■ What to produce: The answer should consist of all the records, copied exactly.

■ Data for the task:
-.-.-

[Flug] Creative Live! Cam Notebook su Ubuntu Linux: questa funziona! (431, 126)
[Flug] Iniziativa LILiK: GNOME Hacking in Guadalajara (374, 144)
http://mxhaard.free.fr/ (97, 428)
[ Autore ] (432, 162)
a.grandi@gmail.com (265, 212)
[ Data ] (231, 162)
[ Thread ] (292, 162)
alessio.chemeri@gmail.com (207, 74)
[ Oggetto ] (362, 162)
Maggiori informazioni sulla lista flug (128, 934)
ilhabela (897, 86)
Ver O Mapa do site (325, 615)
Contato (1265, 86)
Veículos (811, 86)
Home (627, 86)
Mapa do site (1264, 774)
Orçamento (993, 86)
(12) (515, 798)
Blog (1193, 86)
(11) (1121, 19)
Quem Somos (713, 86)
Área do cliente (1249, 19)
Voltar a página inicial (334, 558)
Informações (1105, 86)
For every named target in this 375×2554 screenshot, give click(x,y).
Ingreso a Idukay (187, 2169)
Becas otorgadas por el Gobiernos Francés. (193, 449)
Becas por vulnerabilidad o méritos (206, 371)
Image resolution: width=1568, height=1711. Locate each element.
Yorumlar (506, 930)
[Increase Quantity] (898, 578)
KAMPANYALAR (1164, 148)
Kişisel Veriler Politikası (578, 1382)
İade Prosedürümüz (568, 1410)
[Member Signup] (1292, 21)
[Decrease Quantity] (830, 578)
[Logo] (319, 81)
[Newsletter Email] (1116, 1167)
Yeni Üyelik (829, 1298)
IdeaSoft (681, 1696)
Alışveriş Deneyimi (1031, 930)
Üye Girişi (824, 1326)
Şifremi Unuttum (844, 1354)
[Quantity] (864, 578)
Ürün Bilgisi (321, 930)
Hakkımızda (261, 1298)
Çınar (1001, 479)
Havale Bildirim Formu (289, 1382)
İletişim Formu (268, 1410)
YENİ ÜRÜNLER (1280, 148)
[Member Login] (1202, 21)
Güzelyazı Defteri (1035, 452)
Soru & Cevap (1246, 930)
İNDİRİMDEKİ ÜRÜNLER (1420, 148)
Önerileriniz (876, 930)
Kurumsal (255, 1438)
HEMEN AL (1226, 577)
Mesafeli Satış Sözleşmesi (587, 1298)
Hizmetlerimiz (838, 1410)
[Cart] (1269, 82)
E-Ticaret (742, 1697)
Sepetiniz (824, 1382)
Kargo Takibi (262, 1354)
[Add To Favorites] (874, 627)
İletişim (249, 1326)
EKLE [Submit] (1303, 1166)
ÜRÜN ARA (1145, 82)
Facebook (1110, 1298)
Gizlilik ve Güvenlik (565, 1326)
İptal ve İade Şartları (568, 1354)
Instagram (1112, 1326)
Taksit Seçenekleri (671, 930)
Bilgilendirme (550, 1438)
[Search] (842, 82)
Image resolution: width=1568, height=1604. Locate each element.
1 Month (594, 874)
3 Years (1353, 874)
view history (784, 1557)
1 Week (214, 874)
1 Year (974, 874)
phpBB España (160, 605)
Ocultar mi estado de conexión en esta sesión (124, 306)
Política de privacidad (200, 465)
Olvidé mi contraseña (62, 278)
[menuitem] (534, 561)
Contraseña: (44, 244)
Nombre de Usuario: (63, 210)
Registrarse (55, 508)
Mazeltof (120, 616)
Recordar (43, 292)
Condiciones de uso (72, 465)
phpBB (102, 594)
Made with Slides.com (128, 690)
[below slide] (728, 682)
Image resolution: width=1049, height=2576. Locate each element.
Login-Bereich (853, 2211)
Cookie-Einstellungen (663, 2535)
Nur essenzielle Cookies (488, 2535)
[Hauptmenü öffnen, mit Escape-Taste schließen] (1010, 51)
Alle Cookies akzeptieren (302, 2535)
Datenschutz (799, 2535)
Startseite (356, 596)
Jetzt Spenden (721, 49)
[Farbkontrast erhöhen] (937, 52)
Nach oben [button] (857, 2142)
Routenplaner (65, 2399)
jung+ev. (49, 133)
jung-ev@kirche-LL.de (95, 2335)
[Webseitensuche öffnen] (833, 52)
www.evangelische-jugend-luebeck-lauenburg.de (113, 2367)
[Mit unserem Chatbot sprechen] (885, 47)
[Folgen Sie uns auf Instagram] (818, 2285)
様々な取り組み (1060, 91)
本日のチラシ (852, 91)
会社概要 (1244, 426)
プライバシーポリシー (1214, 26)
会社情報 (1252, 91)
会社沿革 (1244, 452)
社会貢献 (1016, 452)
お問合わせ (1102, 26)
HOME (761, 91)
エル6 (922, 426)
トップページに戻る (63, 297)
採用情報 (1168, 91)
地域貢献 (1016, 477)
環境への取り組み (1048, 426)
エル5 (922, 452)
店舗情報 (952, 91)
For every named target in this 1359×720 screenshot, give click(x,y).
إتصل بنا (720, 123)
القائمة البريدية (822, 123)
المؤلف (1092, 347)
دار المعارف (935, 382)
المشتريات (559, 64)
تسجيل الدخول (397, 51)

-.-.-

■ Solution to the exercise:
[Flug] Creative Live! Cam Notebook su Ubuntu Linux: questa funziona! (431, 126)
[Flug] Iniziativa LILiK: GNOME Hacking in Guadalajara (374, 144)
http://mxhaard.free.fr/ (97, 428)
[ Autore ] (432, 162)
a.grandi@gmail.com (265, 212)
[ Data ] (231, 162)
[ Thread ] (292, 162)
alessio.chemeri@gmail.com (207, 74)
[ Oggetto ] (362, 162)
Maggiori informazioni sulla lista flug (128, 934)
ilhabela (897, 86)
Ver O Mapa do site (325, 615)
Contato (1265, 86)
Veículos (811, 86)
Home (627, 86)
Mapa do site (1264, 774)
Orçamento (993, 86)
(12) (515, 798)
Blog (1193, 86)
(11) (1121, 19)
Quem Somos (713, 86)
Área do cliente (1249, 19)
Voltar a página inicial (334, 558)
Informações (1105, 86)
For every named target in this 375×2554 screenshot, give click(x,y).
Ingreso a Idukay (187, 2169)
Becas otorgadas por el Gobiernos Francés. (193, 449)
Becas por vulnerabilidad o méritos (206, 371)
Image resolution: width=1568, height=1711. Locate each element.
Yorumlar (506, 930)
[Increase Quantity] (898, 578)
KAMPANYALAR (1164, 148)
Kişisel Veriler Politikası (578, 1382)
İade Prosedürümüz (568, 1410)
[Member Signup] (1292, 21)
[Decrease Quantity] (830, 578)
[Logo] (319, 81)
[Newsletter Email] (1116, 1167)
Yeni Üyelik (829, 1298)
IdeaSoft (681, 1696)
Alışveriş Deneyimi (1031, 930)
Üye Girişi (824, 1326)
Şifremi Unuttum (844, 1354)
[Quantity] (864, 578)
Ürün Bilgisi (321, 930)
Hakkımızda (261, 1298)
Çınar (1001, 479)
Havale Bildirim Formu (289, 1382)
İletişim Formu (268, 1410)
YENİ ÜRÜNLER (1280, 148)
[Member Login] (1202, 21)
Güzelyazı Defteri (1035, 452)
Soru & Cevap (1246, 930)
İNDİRİMDEKİ ÜRÜNLER (1420, 148)
Önerileriniz (876, 930)
Kurumsal (255, 1438)
HEMEN AL (1226, 577)
Mesafeli Satış Sözleşmesi (587, 1298)
Hizmetlerimiz (838, 1410)
[Cart] (1269, 82)
E-Ticaret (742, 1697)
Sepetiniz (824, 1382)
Kargo Takibi (262, 1354)
[Add To Favorites] (874, 627)
İletişim (249, 1326)
EKLE [Submit] (1303, 1166)
ÜRÜN ARA (1145, 82)
Facebook (1110, 1298)
Gizlilik ve Güvenlik (565, 1326)
İptal ve İade Şartları (568, 1354)
Instagram (1112, 1326)
Taksit Seçenekleri (671, 930)
Bilgilendirme (550, 1438)
[Search] (842, 82)
Image resolution: width=1568, height=1604. Locate each element.
1 Month (594, 874)
3 Years (1353, 874)
view history (784, 1557)
1 Week (214, 874)
1 Year (974, 874)
phpBB España (160, 605)
Ocultar mi estado de conexión en esta sesión (124, 306)
Política de privacidad (200, 465)
Olvidé mi contraseña (62, 278)
[menuitem] (534, 561)
Contraseña: (44, 244)
Nombre de Usuario: (63, 210)
Registrarse (55, 508)
Mazeltof (120, 616)
Recordar (43, 292)
Condiciones de uso (72, 465)
phpBB (102, 594)
Made with Slides.com (128, 690)
[below slide] (728, 682)
Image resolution: width=1049, height=2576. Locate each element.
Login-Bereich (853, 2211)
Cookie-Einstellungen (663, 2535)
Nur essenzielle Cookies (488, 2535)
[Hauptmenü öffnen, mit Escape-Taste schließen] (1010, 51)
Alle Cookies akzeptieren (302, 2535)
Datenschutz (799, 2535)
Startseite (356, 596)
Jetzt Spenden (721, 49)
[Farbkontrast erhöhen] (937, 52)
Nach oben [button] (857, 2142)
Routenplaner (65, 2399)
jung+ev. (49, 133)
jung-ev@kirche-LL.de (95, 2335)
[Webseitensuche öffnen] (833, 52)
www.evangelische-jugend-luebeck-lauenburg.de (113, 2367)
[Mit unserem Chatbot sprechen] (885, 47)
[Folgen Sie uns auf Instagram] (818, 2285)
様々な取り組み (1060, 91)
本日のチラシ (852, 91)
会社概要 (1244, 426)
プライバシーポリシー (1214, 26)
会社情報 (1252, 91)
会社沿革 (1244, 452)
社会貢献 (1016, 452)
お問合わせ (1102, 26)
HOME (761, 91)
エル6 (922, 426)
トップページに戻る (63, 297)
採用情報 (1168, 91)
地域貢献 (1016, 477)
環境への取り組み (1048, 426)
エル5 (922, 452)
店舗情報 (952, 91)
For every named target in this 1359×720 screenshot, give click(x,y).
إتصل بنا (720, 123)
القائمة البريدية (822, 123)
المؤلف (1092, 347)
دار المعارف (935, 382)
المشتريات (559, 64)
تسجيل الدخول (397, 51)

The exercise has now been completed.